Monday, December 12, 2011

Reason #86: VSLs

Have you ever seen Fight Club? There's a big speech near the beginning about how car companies have an actual mathematical process to determine their recall procedures - in short, if the lawsuits stemming from implementation of a defective part are estimated to be cheaper overall than the cost of recalling the part, they don't do the recall.

Turns out the government does that as well. Kinda.

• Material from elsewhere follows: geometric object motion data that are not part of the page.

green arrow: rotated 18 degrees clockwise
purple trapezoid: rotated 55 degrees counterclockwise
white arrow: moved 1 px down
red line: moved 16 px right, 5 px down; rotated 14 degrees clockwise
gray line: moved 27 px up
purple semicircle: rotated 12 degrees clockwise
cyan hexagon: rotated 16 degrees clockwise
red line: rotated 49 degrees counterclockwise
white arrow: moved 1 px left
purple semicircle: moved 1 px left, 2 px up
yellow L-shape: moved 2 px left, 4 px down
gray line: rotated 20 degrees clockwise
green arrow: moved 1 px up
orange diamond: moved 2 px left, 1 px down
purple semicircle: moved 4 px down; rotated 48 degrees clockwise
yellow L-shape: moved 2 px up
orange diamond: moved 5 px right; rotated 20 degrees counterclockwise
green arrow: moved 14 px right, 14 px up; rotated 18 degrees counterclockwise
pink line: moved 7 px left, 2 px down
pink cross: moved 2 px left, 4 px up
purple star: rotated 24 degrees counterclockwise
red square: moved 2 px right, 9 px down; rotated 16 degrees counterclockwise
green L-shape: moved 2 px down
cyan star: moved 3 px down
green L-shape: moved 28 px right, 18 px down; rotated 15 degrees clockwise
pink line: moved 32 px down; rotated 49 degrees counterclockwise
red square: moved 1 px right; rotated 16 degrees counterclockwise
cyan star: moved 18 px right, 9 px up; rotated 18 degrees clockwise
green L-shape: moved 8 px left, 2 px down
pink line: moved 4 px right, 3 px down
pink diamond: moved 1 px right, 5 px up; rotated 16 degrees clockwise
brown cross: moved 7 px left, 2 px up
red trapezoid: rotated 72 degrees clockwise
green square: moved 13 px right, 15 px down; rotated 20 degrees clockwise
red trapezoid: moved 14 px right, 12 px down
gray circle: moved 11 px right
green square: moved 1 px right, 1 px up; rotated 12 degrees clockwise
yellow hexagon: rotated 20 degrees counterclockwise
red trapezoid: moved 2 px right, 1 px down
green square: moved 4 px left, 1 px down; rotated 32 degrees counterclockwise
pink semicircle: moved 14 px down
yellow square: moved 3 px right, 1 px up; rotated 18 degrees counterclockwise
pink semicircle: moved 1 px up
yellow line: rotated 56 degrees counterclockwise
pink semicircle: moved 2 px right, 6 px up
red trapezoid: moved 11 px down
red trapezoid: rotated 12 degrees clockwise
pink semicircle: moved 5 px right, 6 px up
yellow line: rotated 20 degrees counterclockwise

The automatic Republican response whenever new environmental or safety regulations are proposed is always to bemoan the cost to businesses; it turns out, the government knows all too well how much a ban on, say, turpentine in Coca-Cola will cost the beverage industry. What they do with that information, then, is compare it to their department's VSL, or Value of a Statistical Life. If the lives it could save outvalue the cost to businesses, well, tough shit.

Assigning even a theoretical dollar value to a human being is icky from a PR standpoint, but when you think about it, this can actually be a fairly reasonable way of setting policy - indeed, the actual dollar value goes up and down based on various factors (up for cancer-fighting measures, perhaps, because cancer is seen as worse than the average malady; or down for older people, whom the Bush administration amusingly deemed to be of less value than the average person).

And if you're curious - they try to avoid talking about it, understandably, but according to the most recent story I found, the EPA currently values one human life at around $8 million.